Ideally, you have enough work_mem to process the involved sort step in RAM and not spill to disk.理想情况下,您有足够的work_mem来处理 RAM 中涉及的排序步骤,而不会溢出到磁盘。 But generally setting work_mem too high can have adverse effects.但通常将work_mem设置得太高会产生不利影响。 Consider SET LOCAL for exceptionally big queries.对于异常大的查询,请考虑使用SET LOCAL 。 Find how much you need with EXPLAIN ANALYZE .使用EXPLAIN ANALYZE找出您需要多少。 Mention of " Disk: " in the sort step indicates the need for more:在排序步骤中提到“磁盘: ”表示需要更多:
- Configuration parameter work_mem in PostgreSQL on Linux Linux 上 PostgreSQL 中的配置参数 work_mem
- Optimize simple query using ORDER BY date and text使用 ORDER BY 日期和文本优化简单查询
For many rows per customer (low cardinality in column customer ), a loose index scan (aka "skip scan") would be (much) more efficient, but that's not implemented up to Postgres 14. (An implementation for index-only scans is in development for Postgres 15. See here and here .)对于每个客户的许多行( customer列中的低基数),松散的索引扫描(又名“跳过扫描”)会(很多)更有效,但是直到 Postgres 14 才实现。(仅索引扫描的实现是正在为 Postgres 15 开发。请参见此处和此处。)
For now, there are faster query techniques to substitute for this.目前,有更快的查询技术可以替代它。 In particular if you have a separate table holding unique customers, which is the typical use case.特别是如果您有一个单独的表来保存唯一客户,这是典型的用例。 But also if you don't:但如果你不这样做:
- SELECT DISTINCT is slower than expected on my table in PostgreSQL SELECT DISTINCT 在我的 PostgreSQL 表上比预期的要慢
- Optimize GROUP BY query to retrieve latest row per user 优化 GROUP BY 查询以检索每个用户的最新行
- Optimize groupwise maximum query 优化分组最大查询
- Query last N related rows per row 每行查询最后 N 个相关行
Benchmarks基准
解决方案2
1425 已采纳 2010-09-27 01:27:54
On databases that support CTE and windowing functions :在支持 CTE 和窗口函数的数据库上:
WITH summary AS (
SELECT p.id,
p.customer,
p.total,
ROW_NUMBER() OVER(PARTITION BY p.customer
ORDER BY p.total DESC) AS rank
FROM PURCHASES p)
SELECT *
FROM summary
WHERE rank = 1
Supported by any database:任何数据库都支持:
But you need to add logic to break ties:但是您需要添加逻辑来打破关系:
SELECT MIN(x.id), -- change to MAX if you want the highest
x.customer,
x.total
FROM PURCHASES x
JOIN (SELECT p.customer,
MAX(total) AS max_total
FROM PURCHASES p
GROUP BY p.customer) y ON y.customer = x.customer
AND y.max_total = x.total
GROUP BY x.customer, x.total
解决方案3
227 2016-01-11 06:05:43
Benchmarks基准
I tested the most interesting candidates:我测试了最有趣的候选人:
- Initially with Postgres 9.4 and 9.5 .最初使用Postgres 9.4和9.5 。

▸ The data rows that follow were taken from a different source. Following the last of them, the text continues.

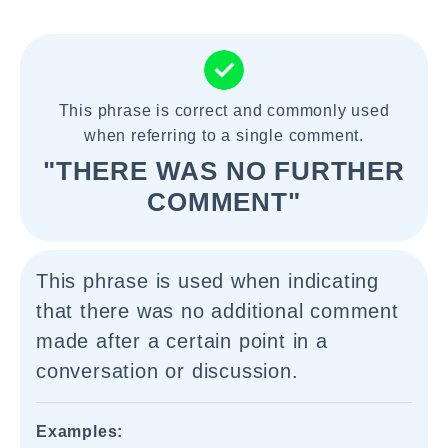
This phrase is correct and commonly used
when referring to a single comment.
"THERE WAS NO FURTHER
COMMENT"
This phrase is used when indicating
that there was no additional comment
made after a certain point in a
conversation or discussion.
Examples:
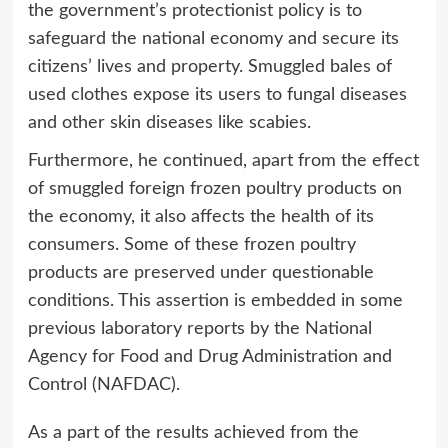
the government’s protectionist policy is to
safeguard the national economy and secure its
citizens’ lives and property. Smuggled bales of
used clothes expose its users to fungal diseases
and other skin diseases like scabies.
Furthermore, he continued, apart from the effect
of smuggled foreign frozen poultry products on
the economy, it also affects the health of its
consumers. Some of these frozen poultry
products are preserved under questionable
conditions. This assertion is embedded in some
previous laboratory reports by the National
Agency for Food and Drug Administration and
Control (NAFDAC).
As a part of the results achieved from the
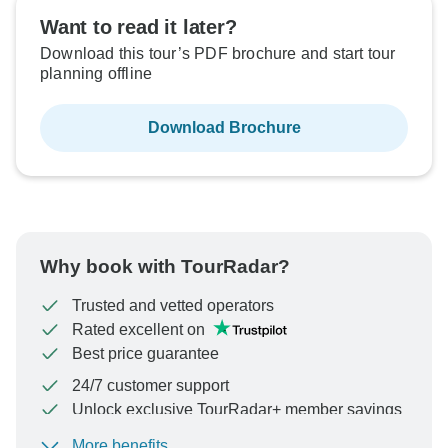
Want to read it later?
Download this tour’s PDF brochure and start tour
planning offline
Download Brochure
Why book with TourRadar?
Trusted and vetted operators
Rated excellent on
Best price guarantee
24/7 customer support
Unlock exclusive TourRadar+ member savings
More benefits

- Added accented tests for Postgres 13 later.稍后为Postgres 13添加了重音测试。
Basic test setup基本测试设置
Main table: purchases :主表: purchases :
CREATE TABLE purchases (
id serial -- PK constraint added below
, customer_id int -- REFERENCES customer
, total int -- could be amount of money in Cent
, some_column text -- to make the row bigger, more realistic
);
Dummy data (with some dead tuples), PK, index:虚拟数据(带有一些死元组)、PK、索引:
INSERT INTO purchases (customer_id, total, some_column) -- 200k rows
SELECT (random() * 10000)::int AS customer_id -- 10k distinct customers
, (random() * random() * 100000)::int AS total
, 'note: ' || repeat('x', (random()^2 * random() * random() * 500)::int)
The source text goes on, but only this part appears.